Overview

This file contains Label Generation Rules (LGR) for the Oriya script as would be appropriate for the Root zone. For more details on this proposal see "Proposal for Generation Panel for Oriya Scripts Label Generation Ruleset for the Root Zone [Proposal]". The format of this file follows [RFC 7940].

Repertoire

According to Section 5, "Repertoire" in [Proposal], the Oriya LGR contains 62 unique code points."

The repertoire is based on [MSR], which is a subset of Unicode 6.3 [Unicode 6.3].

Each code-point has associated Glyph, Character Name, Language with EGIDS, Category, and Reference.

Variants

According to Section 6 "Variants", in "[Proposal]", this LGR defines two sets of cross-script variants with Myanmar script.

Variant Disposition: All variants are of type “blocked”, making labels that differ only by these variants mutually exclusive: whichever label containing either of these variants is chosen earlier, the other one equivalent variant label should be blocked. There is no preference among these variants.

Character Classes

The basic characters in Oriya are classified into eight main categories. They are Consonants, Vowels, Matra, Halant, Nukta, Visarga, Candrabindu and Anusvara.

Consonant: The type of writing system of Oriya is syllabic alphabet in which all consonants have an inherent vowel. Diacritics, which can appear above, below, before or after the consonant they belong to, are used to change the inherent vowel. More details in Section "3.5 Structured consonants" and Section "3.6 Unstructured consonants" of the [Proposal].

Matra sign (Dependent Vowel): It is used to represent a vowel sound that is not inherent to the consonant. Dependent vowels are referred to as "matras". They are always depicted in combination with a single consonant, or with a consonant cluster. More details in Section "3.12 Matra sign: (Dependent Vowel)" of the [Proposal].

Halant: A Halant, also known as Virama, is used after a consonant to "strip" it of its inherent vowel. The Halant form of a consonant is the form produced by adding the Halant, encoded as U+0B4D ( ୍ ) ORIYA SIGN VIRAMA to the nominal shape. A Halant follows all but the last consonant in every Oriya syllable. More details in Section 3.7, "The Implicit Vowel Killer Halant" of the [Proposal].

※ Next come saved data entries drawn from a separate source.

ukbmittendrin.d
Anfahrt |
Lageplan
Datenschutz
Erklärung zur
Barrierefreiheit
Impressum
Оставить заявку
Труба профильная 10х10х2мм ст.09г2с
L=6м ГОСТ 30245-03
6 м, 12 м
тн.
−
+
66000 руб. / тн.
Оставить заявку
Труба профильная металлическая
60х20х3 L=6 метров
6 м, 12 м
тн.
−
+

Nukta: The nukta sign ( ଼) is used in Oriya language just like many other scripts used in South Asia. It can be commonly used with “ଡ” U+0B21, “ଢ” U+0B22. More details in Section "3.8 Nukta" of the [Proposal].

Visarga: U+0B03 ORIYA SIGN VISARGA is frequently used in Sanskrit and represents a sound very close to /h/. More details in Section 3.9, "Visarga & Avagraha" of the [Proposal].

Nasalization:

Candrabindu: Candrabindu denotes nasalization of the preceding vowel and consonants as in ଅଁଳା /ãala/name of seasonal fruit (U+0B05 U+0B01 U+0B33 U+0B3E). Oriya users commonly use it for writing the words and sounds of Sanskrit language. More details in Section "3.10 Nasalization: Candrabindu" of the [Proposal].

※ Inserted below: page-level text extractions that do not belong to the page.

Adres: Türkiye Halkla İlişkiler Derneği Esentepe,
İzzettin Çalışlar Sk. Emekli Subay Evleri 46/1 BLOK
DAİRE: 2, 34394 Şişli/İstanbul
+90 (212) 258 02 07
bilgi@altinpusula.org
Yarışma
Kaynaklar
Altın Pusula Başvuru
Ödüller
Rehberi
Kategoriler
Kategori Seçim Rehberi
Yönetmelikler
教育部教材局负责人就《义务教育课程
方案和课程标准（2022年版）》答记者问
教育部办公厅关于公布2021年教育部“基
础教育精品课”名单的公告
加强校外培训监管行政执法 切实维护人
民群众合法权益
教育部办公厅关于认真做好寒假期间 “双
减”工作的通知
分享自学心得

Anusvara: Anusvara replaces a conjunct group of a Nasal Consonant+Halant+Consonant belonging to that particular varga (plosive). The Anusvara represents a homorganic nasal. Before a non-varga (non-plosive) consonant, the Anusvara represents a nasal sound. More details in Section "3.11 Anusvara" of the [Proposal].

Whole Label Evaluation (WLE) rules

Default Whole Label Evaluation Rules

The LGR includes the set of required default WLE rules and actions applicable to the Root Zone and defined in [MSR]. They are marked with ⍟.

Oriya specific Rules

These rules have been formulated so that they can be adopted for LGR specification.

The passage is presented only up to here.